Like the rain clouds gathering overhead, punctuated by rumbles of thunder and a single lightning strike, the match built up gradually.
With the weather a dramatic backdrop to the action as, after a slow start, Johnson came within a whisker of levelling at one set all, he might have been tempted to think back to Wednesday's second round win over Croatian Borna Coric.
The 25th seed revealed then that he had drawn inspiration from the memory of his father, who died aged 58 three weeks ago.
Sixth seed Thiem, a semi-finalist last year, said even turning up on court had taken courage for the American.
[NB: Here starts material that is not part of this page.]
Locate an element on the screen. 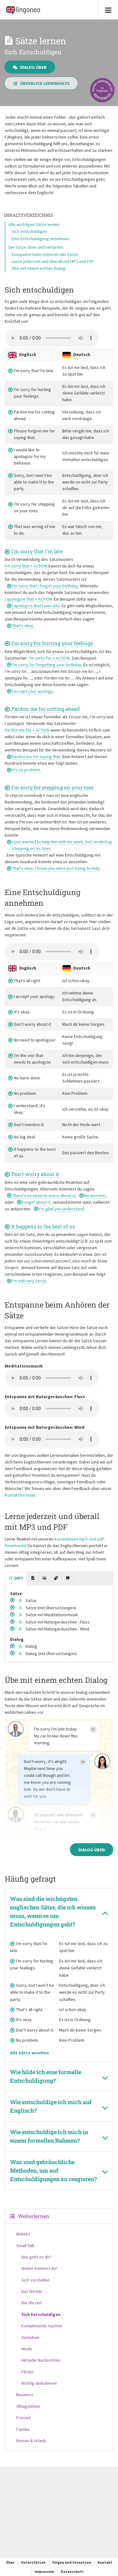 The width and height of the screenshot is (118, 2576). Alltagsleben is located at coordinates (28, 2406).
"He's a very, very nice guy. It was, of course, very
emotional for him. But.... it also shows that there are way more important things than tennis," the Austrian told a news conference after the match.
"I think it was unbelievably tough for him to even play here."
The match reached a crescendo as the players each held and squandered two break points in successive games towards the end of the second set.
Had Johnson - bidding to reach the last 16 in Paris for the first time - broken then, he would have taken the set.
But that was the last opportunity afforded him by an increasingly dominant Thiem, who ran out a 6-1 7-6(4) 6-3 winner.
Thiem, one of the dark horses to win the tournament after beating favourite Rafa Nadal in straight sets in Rome earlier this month, stepped up his heavy groundstroke game in the third set.
Mixing power with precision throughout, the Austrian closed out the match in a shade over two hours with an unreturned cross-court backhand volley.